Task brief - Once you find the line with "Ремонт АКПП Ford" in the data that follows, repeat it and every line after it exactly, through the line with "Ремонт АКПП mini".

Record excerpts -
┌────────
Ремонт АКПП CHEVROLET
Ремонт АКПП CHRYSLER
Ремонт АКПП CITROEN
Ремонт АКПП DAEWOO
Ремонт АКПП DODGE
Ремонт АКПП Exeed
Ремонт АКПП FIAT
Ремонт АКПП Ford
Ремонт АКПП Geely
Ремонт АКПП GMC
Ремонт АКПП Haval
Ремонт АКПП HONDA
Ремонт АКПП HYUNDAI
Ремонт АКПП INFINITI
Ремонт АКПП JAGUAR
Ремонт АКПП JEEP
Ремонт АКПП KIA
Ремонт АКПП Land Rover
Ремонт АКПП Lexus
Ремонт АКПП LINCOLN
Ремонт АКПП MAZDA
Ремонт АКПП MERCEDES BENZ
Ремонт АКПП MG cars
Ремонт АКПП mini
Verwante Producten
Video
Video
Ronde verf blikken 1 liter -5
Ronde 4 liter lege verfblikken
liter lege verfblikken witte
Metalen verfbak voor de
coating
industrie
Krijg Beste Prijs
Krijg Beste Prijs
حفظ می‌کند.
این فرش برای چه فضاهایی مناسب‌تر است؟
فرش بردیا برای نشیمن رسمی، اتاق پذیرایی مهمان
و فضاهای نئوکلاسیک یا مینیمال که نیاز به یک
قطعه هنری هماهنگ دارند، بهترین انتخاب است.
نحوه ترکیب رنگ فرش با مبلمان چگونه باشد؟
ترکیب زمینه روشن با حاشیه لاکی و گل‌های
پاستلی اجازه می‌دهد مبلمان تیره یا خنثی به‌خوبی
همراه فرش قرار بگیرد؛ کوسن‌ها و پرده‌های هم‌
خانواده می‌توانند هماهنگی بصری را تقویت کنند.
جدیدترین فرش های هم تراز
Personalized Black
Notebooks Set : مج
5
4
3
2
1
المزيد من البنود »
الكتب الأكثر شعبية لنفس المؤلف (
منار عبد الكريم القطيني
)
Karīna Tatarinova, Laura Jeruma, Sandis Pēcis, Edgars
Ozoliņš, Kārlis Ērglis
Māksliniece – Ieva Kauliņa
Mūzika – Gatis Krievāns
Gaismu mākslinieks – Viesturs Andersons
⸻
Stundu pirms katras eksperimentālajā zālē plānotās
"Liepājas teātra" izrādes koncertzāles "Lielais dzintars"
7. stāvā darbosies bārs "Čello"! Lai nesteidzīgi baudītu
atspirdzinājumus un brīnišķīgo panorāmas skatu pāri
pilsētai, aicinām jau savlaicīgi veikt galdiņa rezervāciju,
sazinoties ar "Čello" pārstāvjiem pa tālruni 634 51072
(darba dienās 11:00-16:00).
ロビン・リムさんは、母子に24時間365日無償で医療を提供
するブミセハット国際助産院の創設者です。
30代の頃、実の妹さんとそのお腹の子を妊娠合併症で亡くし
└────────
Answer space -
Ремонт АКПП Ford
Ремонт АКПП Geely
Ремонт АКПП GMC
Ремонт АКПП Haval
Ремонт АКПП HONDA
Ремонт АКПП HYUNDAI
Ремонт АКПП INFINITI
Ремонт АКПП JAGUAR
Ремонт АКПП JEEP
Ремонт АКПП KIA
Ремонт АКПП Land Rover
Ремонт АКПП Lexus
Ремонт АКПП LINCOLN
Ремонт АКПП MAZDA
Ремонт АКПП MERCEDES BENZ
Ремонт АКПП MG cars
Ремонт АКПП mini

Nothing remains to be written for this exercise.